Die nativ ins Betriebssystem eingebackenen Jugendschutzeinstellungen als Ergänzung zur Family-Link-App sind im Dezember 2025 mit Android 16 QPR2 an den Start gegangen und waren nur auf Pixel-Geräten verfügbar. Das ändert sich laut Google nun mit der neuen Android-Iteration.
Für alle Android-17-Geräte
Wie Google in der Ankündigung schreibt, sollen die integrierten Kindersicherungsfunktionen auf allen Android-Smartphones verfügbar sein, die das Update auf Android 17 erhalten. Eltern können damit künftig einige Family-Link-Einstellungen auf den Geräten ihrer Kinder vornehmen, sobald die neue Android-Version darauf installiert ist. Die Funktionen sind durch eine PIN geschützt, sodass Kinder keinen Zugriff auf diesen Bereich ihrer Geräte erhalten.
Nicht mehr Pixel-exklusiv: Die Jugendschutzeinstellungen unter Android 17.

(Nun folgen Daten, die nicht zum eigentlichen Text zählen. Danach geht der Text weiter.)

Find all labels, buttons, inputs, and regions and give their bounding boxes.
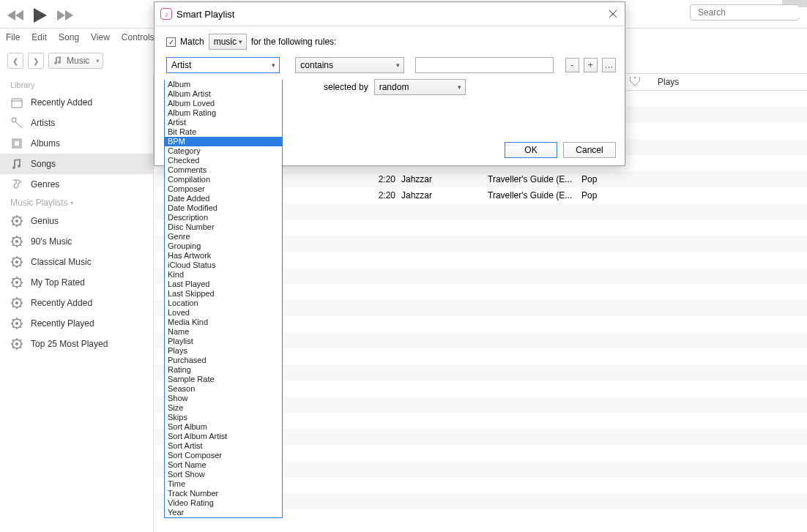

(Bild: Andreas Floemer / heise medien)
Die Jugendschutzeinstellungen umfassen etwa Optionen zum Festlegen der Tages- und App-Limits (Bildschirmzeit). Ebenso lässt sich damit die Ruhezeit einstellen, in der das Smartphone gesperrt ist, etwa zur Schlafenszeit. Schließlich können Eltern Filter für Webseiten einstellen, um nicht jugendfreie Inhalte in der Suche und im Chrome-Browser zu blockieren. Über einen Play-Store-Filter lässt sich festlegen, welche maximale Altersfreigabe für App-Downloads erlaubt ist. Die Funktion ist bei Android 17 in den Systemeinstellungen unter Jugendschutzeinstellungen zu finden.
Family-Link-App kann mehr
Der Funktionsumfang der systeminternen Jugendschutzeinstellungen ist damit nicht so weitreichend wie Googles Family-Link-App. Jedoch dürfte die neue Option, etwa für Babysitter oder Verwandte, die auf die Kinder aufpassen, einfacher erreich- und steuerbar sein als Family Link, das erst auf einem elterlichen Gerät aufgesetzt werden muss.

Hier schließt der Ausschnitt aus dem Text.